La Slovacchia e la Repubblica Ceca sono ostacolate dalla burocrazia, i cinesi stanno costruendo reattori

Nella Repubblica Ceca i sudcoreani costruiranno due nuove unità nucleari. In cosa sono riusciti a lasciare indietro i francesi o gli americani? Ed è uno svantaggio per loro il fatto di non aver ancora costruito alcun reattore nei paesi dell’UE? Di questo parla in un’intervista per TREND l’esperto di energia, l’ex capo di ČEZ Jaroslav Míl.

Le nuove unità nucleari a Dukovany saranno costruite dalla società sudcoreana KHNP. Con esso il governo ceco negozierà anche la costruzione di due blocchi a Temelín. Come ti senti rispetto a questa decisione?

Penso che la scelta sia stata giusta. Quando si costruisce una centrale nucleare, i tre fattori più importanti includono la scelta di un appaltatore qualificato con una buona organizzazione di costruzione, un’amministrazione statale qualificata dalla parte dello stato in cui viene costruita. E un investitore qualificato e futuro operatore.

Come vedi il fatto che il governo abbia scelto il KHNP?

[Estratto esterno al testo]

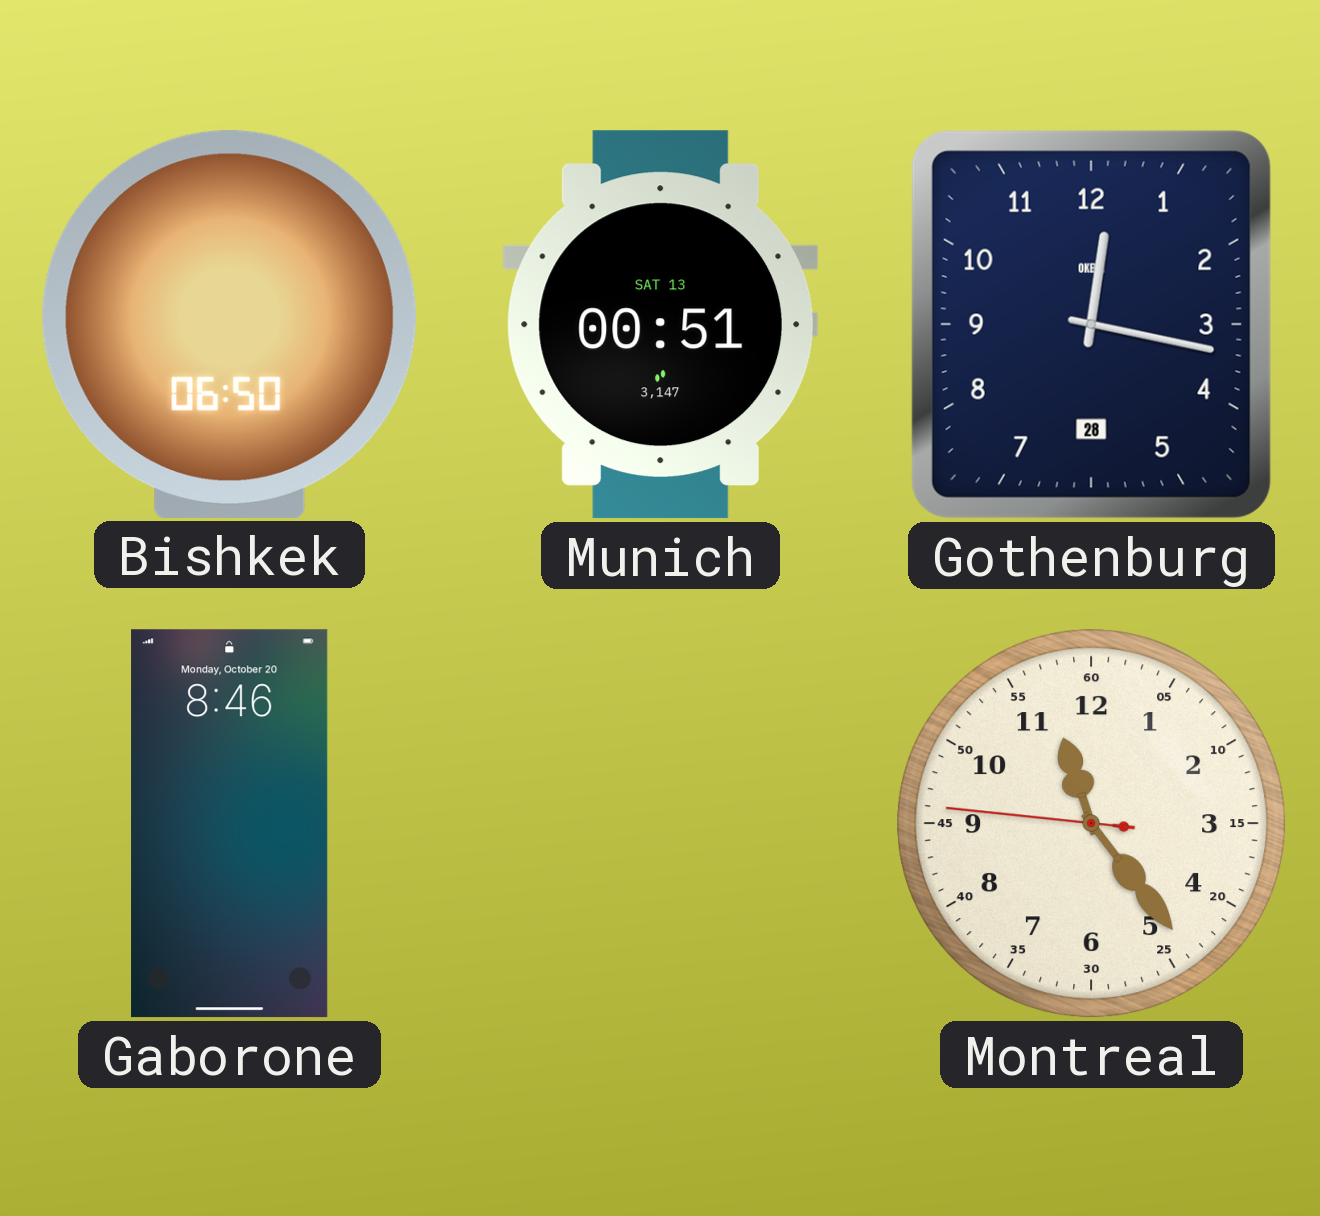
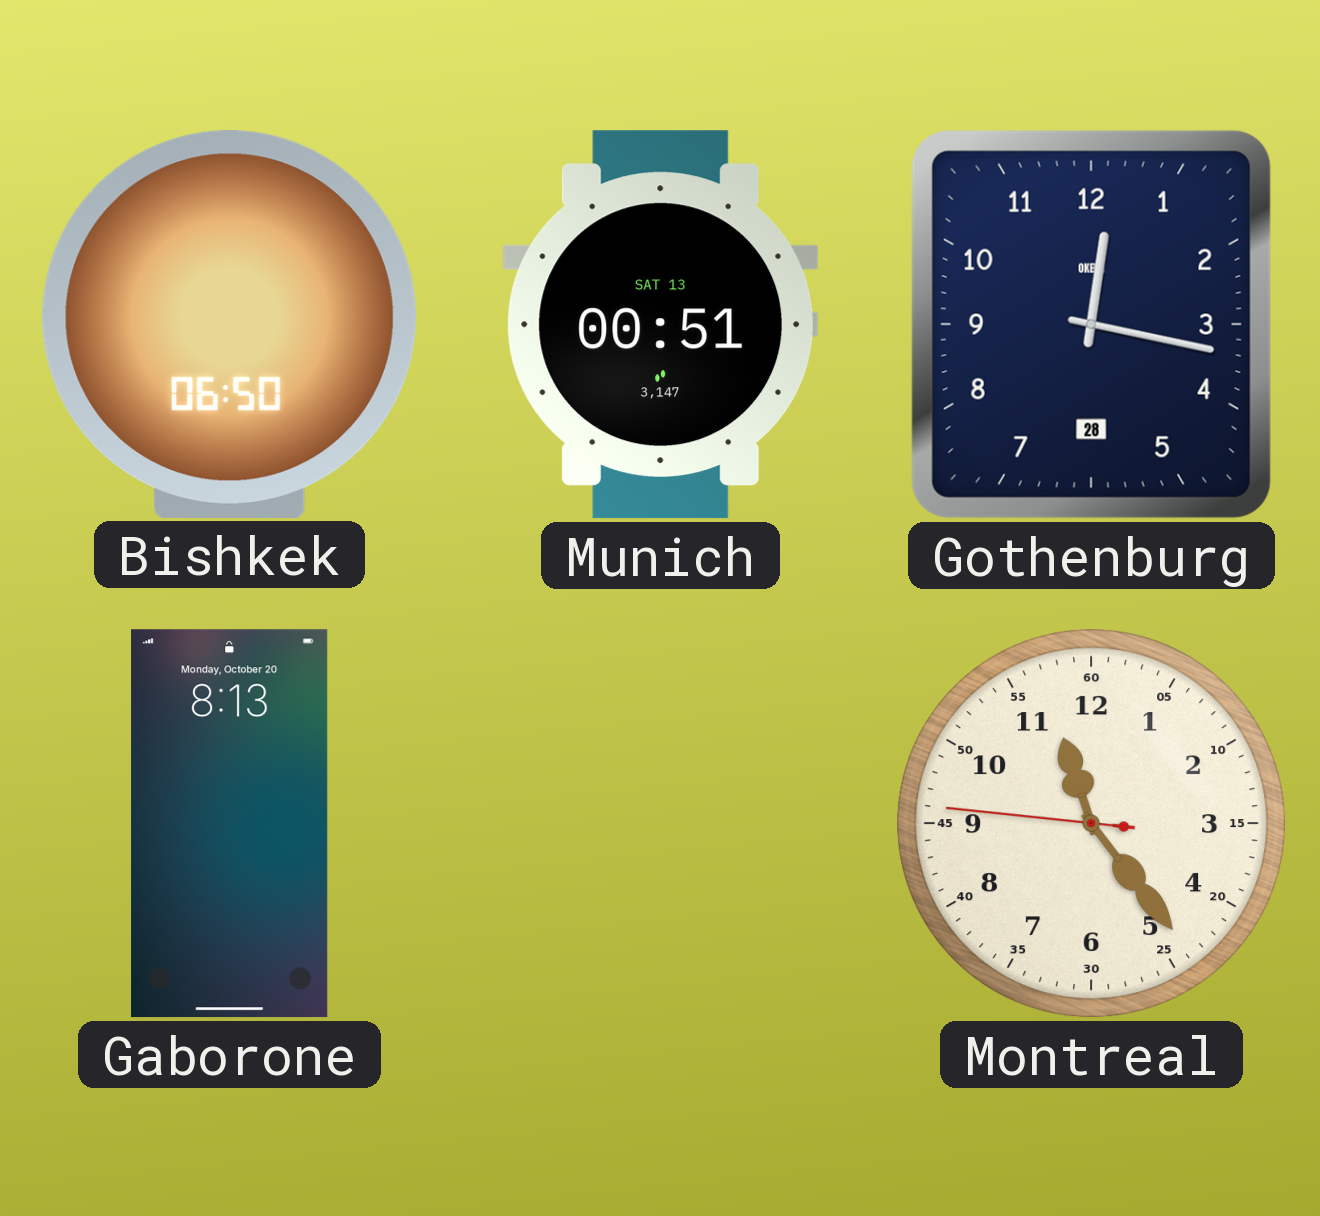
Gaborone: 8:46 -> 8:13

Formalmente il governo ceco non ha scelto il fornitore, ma semplicemente non si è avvalso del diritto di respingere il vincitore della gara organizzata dall’investitore per motivi di sicurezza.

Se si considerano i cinque appaltatori originali, i cinesi e i coreani avevano un progetto davvero ottimo in termini di organizzazione della costruzione. Per motivi di sicurezza solo tre aziende sono state invitate alla fase finale.

In questo contesto i media cechi hanno parlato molto di geopolitica.

I media e i politici hanno spesso commentato che le decisioni devono essere prese in base alla geopolitica, e quindi la Francia dovrebbe essere avvantaggiata dal momento che siamo nell’UE. Molti politici hanno dimenticato che il punto di vista geopolitico è stato applicato fin dall’inizio, quando sono state invitate cinque aziende. Non puoi applicarlo due volte.

La gara è organizzata sulla base della legge sull’aggiudicazione degli appalti pubblici nel rispetto dell’eccezione di sicurezza. Il criterio della sicurezza è stato applicato nella decisione di non richiedere la presentazione delle offerte finali al fornitore russo e cinese. Quindi, dal punto di vista di tutti i criteri – organizzazione della costruzione, qualità tecnica dell’offerta, garanzie e soprattutto economia e costi per lo Stato, l’offerta coreana era realisticamente la migliore.

E come erano i coreani rispetto a EDF o Westinghouse?

Inizialmente i francesi pensavano di costruire anche in Francia reattori con una capacità compresa tra 1.000 e 1.200 MW. Questa, ovviamente, sarebbe una storia completamente diversa. Nel momento in cui hanno detto che avrebbero costruito solo nella Repubblica Ceca e forse per l’esportazione, la centrale non avrebbe ottenuto la licenza dal regolatore francese, ma avrebbe dovuto essere autorizzata dall’Istituto statale per la sicurezza nucleare (SÚJB), che non l’aveva mai fatto prima.

Anche sotto il comunismo, la Commissione cecoslovacca per l’energia atomica non concedeva la licenza a una grande fonte nucleare per la produzione di elettricità. A ciò sono associati requisiti finanziari, di personale e di tempo completamente diversi.

Questo ha messo EDF fuori dal gioco?